Q: From the professional development angle, what doors might learning statistics open that might not otherwise be available?
A: For someone who’s on a non-academic track, the simple answer is that it’s one more skill. One of the challenges with leaving academia is that, while there are skills that you gather over the course of working on a PhD, oftentimes you have to spend lots of time thinking about what those skills are—worrying about how to massage them, and how to leverage them, and re-frame them for a different field. But if you throw a chapter on statistics into your dissertation, that’s something you don’t even need to work on translating. You can just say, “I did this, I know statistics.
In the same way that talking about statistics makes people feel uncomfortable, it also impresses them. For better or worse, people are impressed by numbers—even academics are. Your dissertation is going to be long and hard anyway, so you might as well learn something different and useful while you’re at it! This process of using numbers and seeing numbers in the world is very useful, because academics respond to it, non-academics respond to it, and it’s a good way to translate your work across audiences. Also, when you’re working on your resume, everyone says you have to add numbers—whether it’s outcomes, outputs, results, or whatever it might be—because people simply respond better to it. I think anyone can benefit from learning statistics. Being on the job market is stressful for anyone. But knowing that I have this skillset gives me more comfort and confidence to face new career opportunities. It opens up a whole new world.
Q: How can students make an appointment with you?
A: Email me! You can reach me at firstname.lastname@example.org. Appointments last about 45 minutes, during which we talk about your goals. It doesn’t matter what state your questions are in. You don’t necessarily have to have your research question or your stats plan thought out before you come in. Maybe you know you need to do something, you just don’t know what it is. Those nebulous questions that you know exist, but you don’t know what to do about it or where to start, that is where I can help. I can also help people learn how to talk about statistics. So it’s fine if you’re not clear yet.

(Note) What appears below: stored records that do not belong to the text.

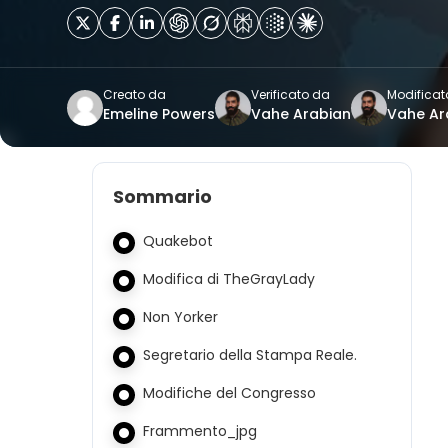
Creato da
Verificato da
Modificat
Emeline Powers
Vahe Arabian
Vahe Ar
Sommario
Quakebot
Modifica di TheGrayLady
Non Yorker
Segretario della Stampa Reale.
Modifiche del Congresso
Frammento_jpg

Sometimes you just need someone to talk to about your idea and to be told that it’s not crazy.
Q: Finally, do you have any recommendations for external resources that people can use to get acquainted with statistics?
A: You can check out Nate Silver’s book The Signal and the Noise. I liked it because it’s helpful for thinking about Bayesian statistics. It’s a great book for learning how to think probabilistically. It’s all about building a model of the world—and that’s what statistics is. And when you’re answering a research question for your dissertation you’re essentially building a model—an artificial model—so you can see how things pattern within that model, which allows you to make extensions and inferences about the world itself.
There’s also The Cartoon Guide to Statistics—I liked it, it’s a fun book, and it doesn’t get into the fancy statistics. It spends a lot of time getting you acquainted with what probability is, and what sample size is, these kinds of basic concepts. Overall, though, I think the best thing to do is to read what people do in your field. Even if you don’t understand it, talk to people who do, and then just try it out for yourself. It doesn’t mean anything until you do it yourself.